WHO Director General Dr Gro Harlem Brundtland on Tuesday in Harare appealed to donor governments and external sources of assistance to respond "promptly and generously " to the humanitarian crisis facing southern Africa.

"People's survival and sustainable development are at stake. Our actions today have the potential to save hundreds of thousands of lives, and to shape the future of this sub-region," Dr Brundtland said.

" We should work for lasting improvements in primary health services. We want to enable the people affected by this crisis to be able to look forward to healthy livelihoods once the worst is over. We want health services to have improved -- not deteriorated -- after the crisis is over."

Dr Brundtland was speaking at a meeting of health ministers from ten southern African countries and senior officials of the World Health Organization (WHO). The meeting is examining the health sector response to the acute and large-scale humanitarian crisis facing the sub-region.

She described the crisis as a severe blow to the millions of people affected, and to the development efforts of governments of the region.

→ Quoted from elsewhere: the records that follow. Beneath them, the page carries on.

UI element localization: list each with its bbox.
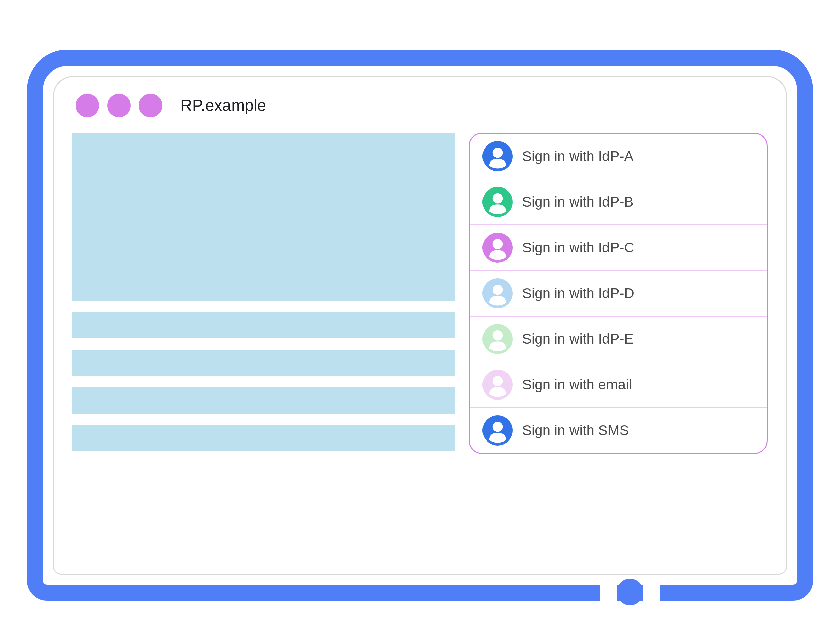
signin-option-label: Sign in with IdP-B: [522, 194, 634, 210]
signin-panel: Sign in with IdP-A Sign in with IdP-B Si…: [469, 133, 768, 454]
signin-option[interactable]: Sign in with IdP-E: [470, 316, 767, 362]
traffic-light-icon: [139, 94, 162, 117]
user-avatar-icon: [483, 324, 513, 354]
svg-point-1: [493, 147, 503, 158]
signin-option[interactable]: Sign in with IdP-A: [470, 134, 767, 179]
text-placeholder-line: [72, 350, 455, 376]
frame-notch-gap: [600, 585, 617, 601]
svg-point-9: [493, 330, 503, 340]
signin-option-label: Sign in with IdP-E: [522, 331, 634, 347]
traffic-light-icon: [76, 94, 99, 117]
browser-titlebar: RP.example: [72, 94, 768, 117]
signin-option[interactable]: Sign in with IdP-C: [470, 225, 767, 271]
signin-option-label: Sign in with IdP-A: [522, 148, 634, 164]
signin-option[interactable]: Sign in with email: [470, 362, 767, 408]
svg-point-3: [493, 193, 503, 203]
text-placeholder-line: [72, 312, 455, 338]
signin-option-label: Sign in with email: [522, 377, 632, 393]
home-button-icon: [617, 579, 643, 605]
svg-point-11: [493, 376, 503, 386]
signin-option-label: Sign in with IdP-D: [522, 285, 635, 302]
signin-option-label: Sign in with SMS: [522, 422, 628, 439]
signin-option[interactable]: Sign in with SMS: [470, 408, 767, 453]
user-avatar-icon: [483, 141, 513, 171]
signin-option[interactable]: Sign in with IdP-D: [470, 271, 767, 316]
frame-notch-gap: [643, 585, 660, 601]
svg-point-7: [493, 284, 503, 295]
traffic-light-icon: [107, 94, 131, 117]
user-avatar-icon: [483, 232, 513, 263]
signin-option-label: Sign in with IdP-C: [522, 240, 635, 256]
browser-window: RP.example Sign in with IdP-A Sign in wi…: [53, 76, 787, 575]
user-avatar-icon: [483, 369, 513, 400]
text-placeholder-line: [72, 425, 455, 451]
svg-point-5: [493, 238, 503, 249]
user-avatar-icon: [483, 278, 513, 308]
text-placeholder-line: [72, 387, 455, 414]
svg-point-13: [493, 422, 503, 432]
main-content-column: [72, 133, 455, 564]
page-content: Sign in with IdP-A Sign in with IdP-B Si…: [72, 133, 768, 564]
hero-placeholder: [72, 133, 455, 301]
user-avatar-icon: [483, 415, 513, 445]
address-bar-text: RP.example: [180, 96, 266, 115]
signin-option[interactable]: Sign in with IdP-B: [470, 179, 767, 225]
device-frame: RP.example Sign in with IdP-A Sign in wi…: [27, 50, 813, 601]
user-avatar-icon: [483, 187, 513, 217]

The crisis was also reversing many gains achieved by several southern African countries in health development and in poverty reduction, she said.

The WHO Director General said at least 14 million people were caught up in the crisis -- in Mozambique, Zambia, Lesotho, Zimbabwe, Swaziland and parts of Mozambique - and that as many as 300,000 additional people could die of preventable causes in the next six months if the most vulnerable were not assisted to survive.

She added that there was also unacceptable human suffering, due to different causes, in Angola and the Democratic Republic of Congo, and that many people were also at risk in Botswana, Namibia, Tanzania and the poorest parts of South Africa.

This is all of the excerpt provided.